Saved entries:
----------

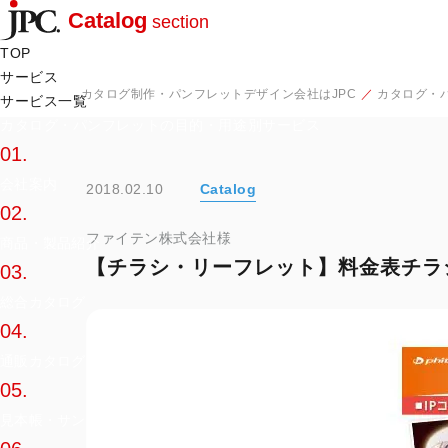
Catalog
section
TOP
サービス
カタログ制作・パンフレットデザイン会社はJPC
カタログ・
サービス一覧
カタログ・パンフレットの目的・用途別サービス
01.
会社案内
2018.02.10
Catalog
02.
ファイテン株式会社様
商品・製品紹介
【チラシ・リーフレット】料金表チラ
03.
総合カタログ
04.
通販カタログ
05.
見本帳・サンプル帳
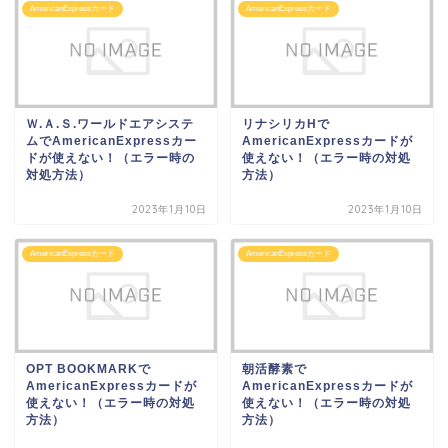
AmericanExpressカード
AmericanExpressカード
Ｗ.Ａ.Ｓ.ワールドエアシステ
リナシリカHで
ムでAmericanExpressカー
AmericanExpressカードが
ドが使えない！（エラー時の
使えない！（エラー時の対処
対処方法）
方法）
2023年1月10日
2023年1月10日
AmericanExpressカード
AmericanExpressカード
OPT BOOKMARKで
朝活酵素で
AmericanExpressカードが
AmericanExpressカードが
使えない！（エラー時の対処
使えない！（エラー時の対処
方法）
方法）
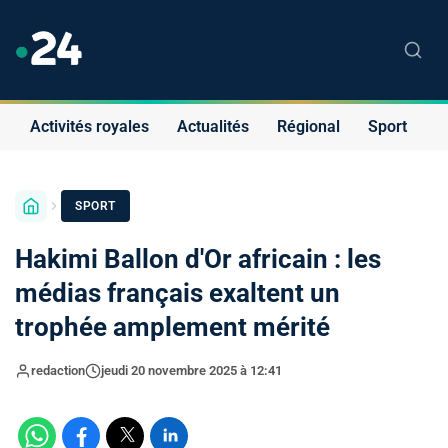
Activités royales
Actualités
Régional
Sport
S
SPORT
Hakimi Ballon d'Or africain : les
médias français exaltent un
trophée amplement mérité
redaction
jeudi 20 novembre 2025 à 12:41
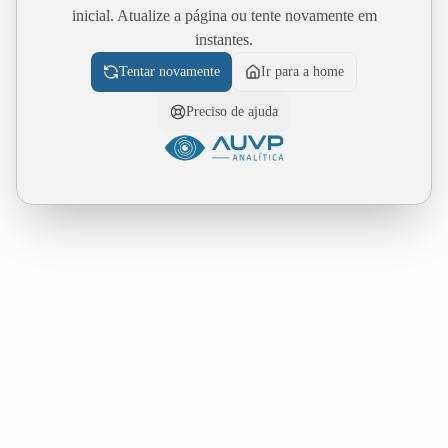
inicial. Atualize a página ou tente novamente em
instantes.
Tentar novamente
Ir para a home
Preciso de ajuda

----------

→ Exercise
Say only how many lines among the entries above contain the string "novamente".

→ Task response
2